Novel Suluk Gunung Jati (2)

Telah Terbit Novel SULUK GUNUNG JATI E. Rokajat Asura Penerbit Imania Rp. 85.000 Info dan pesan langsung : 081380582793 

"Saya harus berulangkali meyakinkan diri saya bahwa yang saya baca ini ‘cuma’ sebuah novel. Tapi nyatanya saya tidak bisa menghindar bahwa ini bukan ‘sekadar’ novel. Banyak pelajaran kehidupan yang diceritakan mengalir begitu saja, menyajikan kisah tanpa batas pemisah, dan membuat kita merenung tanpa harus duduk termenung. Sosok Sunan Gunung Jati menjadi terasa begitu akrab selepas membaca buku ini.” (Nadirsyah Hosen, Rais Syuriah PCI Nahdlatul Ulama (NU) Australia – New Zealand dan dosen senior di Fakultas Hukum, Monash University) 

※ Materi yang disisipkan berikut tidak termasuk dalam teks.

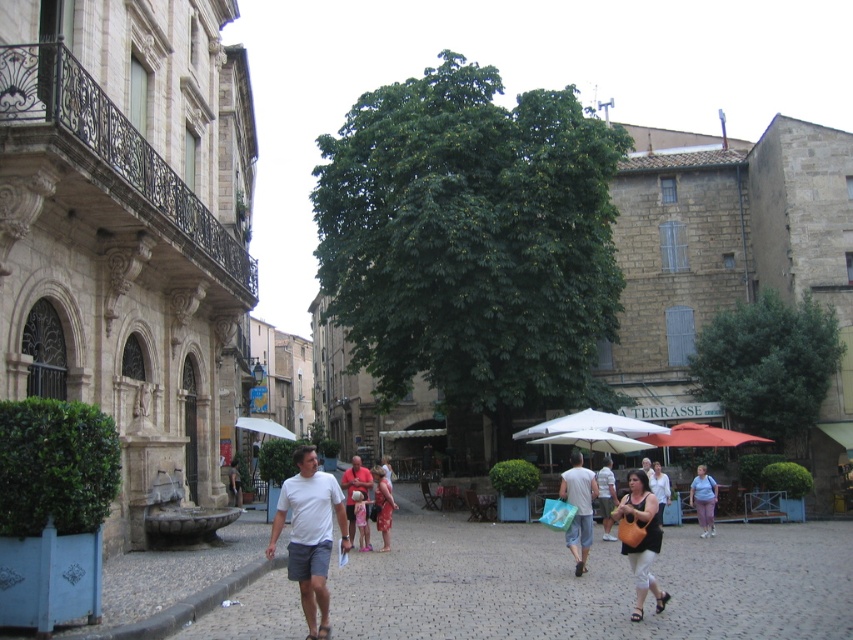 Is white fabric umbrella at center above light purple fabric dress at center?

Indeed, white fabric umbrella at center is positioned over light purple fabric dress at center.

Which is behind, point (602, 412) or point (691, 502)?

Positioned behind is point (602, 412).

The width and height of the screenshot is (853, 640). What are the coordinates of `white fabric umbrella at center` in the screenshot? It's located at (593, 432).

Does point (305, 532) come behind point (601, 506)?

No, (305, 532) is in front of (601, 506).

Which of these two, white cotton t-shirt at center or light brown fabric shirt at center, stands taller?

white cotton t-shirt at center is taller.

Identify the location of white cotton t-shirt at center. This screenshot has width=853, height=640. (309, 534).

The height and width of the screenshot is (640, 853). I want to click on white cotton t-shirt at center, so [309, 534].

Is white cotton shirt at center thinner than light brown leather jacket at center?

In fact, white cotton shirt at center might be wider than light brown leather jacket at center.

Can you confirm if white cotton shirt at center is positioned to the left of light brown leather jacket at center?

No, white cotton shirt at center is not to the left of light brown leather jacket at center.

Locate an element on the screen. white cotton shirt at center is located at coordinates point(659,486).

Where is `white cotton shirt at center`? This screenshot has height=640, width=853. white cotton shirt at center is located at coordinates coord(659,486). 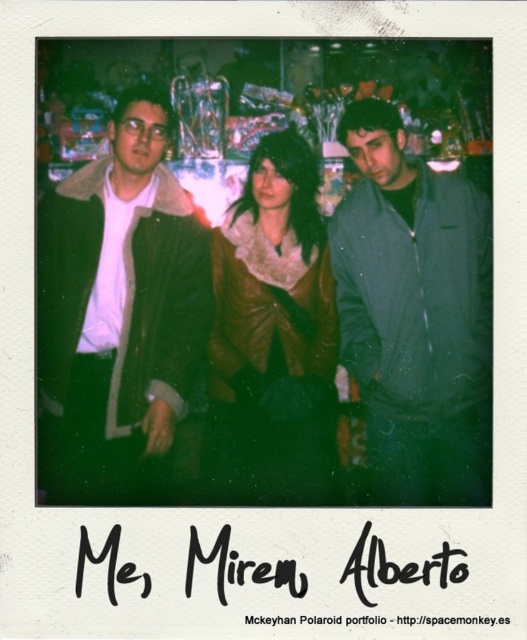 Does point (92, 400) come behind point (264, 467)?

No, it is not.

Is matte brown jacket at left to the left of brown leather jacket at center from the viewer's perspective?

Correct, you'll find matte brown jacket at left to the left of brown leather jacket at center.

Where is `matte brown jacket at left`? This screenshot has height=640, width=527. matte brown jacket at left is located at coordinates (118, 314).

Who is lower down, matte brown jacket at left or matte green jacket at center?

Positioned lower is matte green jacket at center.

Is matte brown jacket at left closer to the viewer compared to matte green jacket at center?

That is False.

Is point (128, 317) positioned behind point (339, 266)?

No, it is in front of (339, 266).

The image size is (527, 640). I want to click on matte brown jacket at left, so click(118, 314).

Where is `matte green jacket at center`? The width and height of the screenshot is (527, 640). matte green jacket at center is located at coordinates (415, 314).

Does point (491, 356) come farther from viewer compared to point (326, 492)?

No, it is in front of (326, 492).

In order to click on matte green jacket at center in this screenshot , I will do `click(415, 314)`.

"Kau adalah kujang mungil, ditempa dari wesi kuning, dari bumi Sunda berada, melanglang menunjuk langit,” getar nini paraji yang mengiringi sukma dan asma Syarif Hidayatullah. Ia kemudian menjelma menjadi seorang raja yang juga ulama–kelak dikenal sebagai Sunan Gunung Jati–meneruskan jejak para leluhur. Bila langkah Nyimas Rarasantang–ibunda Sunan Gunung Jati–melakukan perjalanan spiritual mencari Nur Muhammad dimulai dari Keraton Pajajaran – Amparan Jati – Pasai – Campa – Mekkah, Sunan Gunung Jati menempuh dari arah sebaliknya. Pertemuan dengan Sunan Ampel merupakan titik awal pembagian daerah dakwah, sekaligus upaya rekonsiliasi Sunda-Jawa pasca Perang Bubat. Bagaimana Sunan Gunung Jati menghadapi eyangnya sendiri di Pakuan Pajajaran yang berbeda keyakinan? Nglurug tanpa bala kalah tanpa ngasorake dan desa mengurung kota, langkah yang kemudian ditempuhnya. Langkah ini tidak saja berhasil menyebarkan Islam kepada leluhur, tapi juga memperkuat barisan pertahanan. Sehingga ketika medan jihad terbuka, laskar Islam di bawah komandonya, tidak saja berhasil mengusir Portugis tapi sekaligus meruntuhkan Pakuan Pajajaran. Sikapnya sebagai pandhita ratu terlukis kuat saat menghadapi ulama kontroversial–Syaikh Siti Jenar. Ketika Syaikh Siti Jenar diundang ke Cirebon dan mengatakan: ‘Tidak ada Siti Jenar, yang ada Gusti Allah’, Sunan Gunung Jati pun membalas: ‘Ya sudah panggil Gusti Allah ke sini.’ Kekerabatan kedua ulama ini tidak semata terikat oleh Syaikh Nurjati–pamanda Syaikh Siti Jenar–tapi buah dari saling memahami ajaran yang berbeda. Sunan Gunung Jati termasuk yang ‘pasang badan’ pada saat Dewan Wali hendak ‘mengadili’ Syaikh Siti Jenar.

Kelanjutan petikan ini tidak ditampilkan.